Once I visited the nearby small clinic. The doctor prescribed me some medicines. I paid the nominal charges but never purchased the meds because it was out of my capacity. I couldn't afford it so I kept as it is for a few days.

   And to add to the misery I received a final eviction notice after three months because my dorm rent was due. I was still in that phase and my physical health got even worse. I started working in a bar as a waitress. My shift was of five hours after my practice hours and my salary was eight thousand bucks which were not enough to pay all the rent, due bills, food, etc. But the tip I used to get was good.

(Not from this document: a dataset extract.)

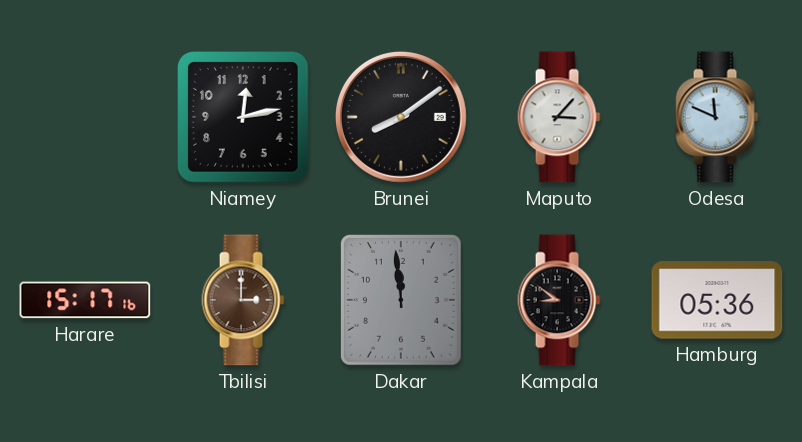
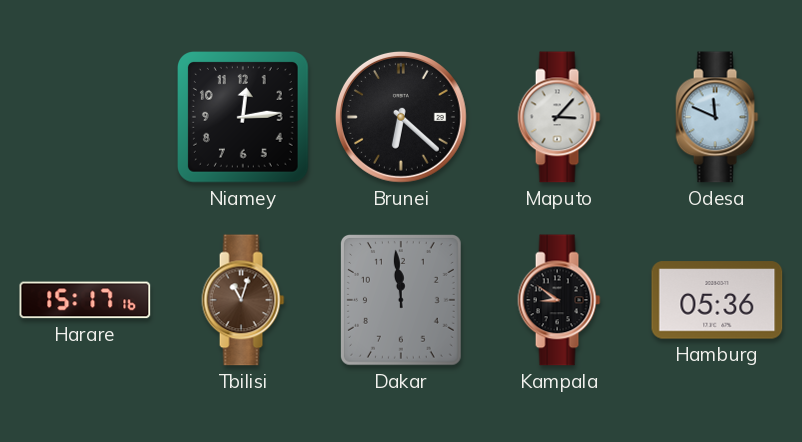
Niamey: 12:13 -> 12:14
Brunei: 8:09 -> 6:22
Tbilisi: 3:00 -> 11:03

  Soon it was time for the national level tournament and I was fully prepared or I thought so. The problem was that the players had to get their health checked. And I was diagnosed with depression, blood pressure and my wounds wouldn't heal quickly because of my high sugar level.

I could not enter as the country could not afford to take the risk no matter how good I was. There were already a few players to take my place.

But one day someone approaches me. He did help me but I learned that there is no such nothing like 'free'.

  
    #flashback

"So you are not playing," he asked.
I rolled my eyes and kept walking towards the infirmary.

Yes, my knees are bleeding again. And would take forever to heal. Fucking great!

He followed me.

"why,"  he asked again.

"I  was not selected" I snapped.

"Whoa, easy there tigress." he chuckled.
"But you play excellent. You are the best they have. I hope you know that"

"I know. But due to some reasons, I'm not selected"

"If you are good enough you can also play by..." he drawled and I raise my brow.
"You know money is key to everything" he added.

"Why should I pay when I deserve it. Not now but someday"  I said but I don't want to miss this chance. If not now then I don't know how many years will it take.
"I don't have money" I added an afterthought and now they have my reports as well.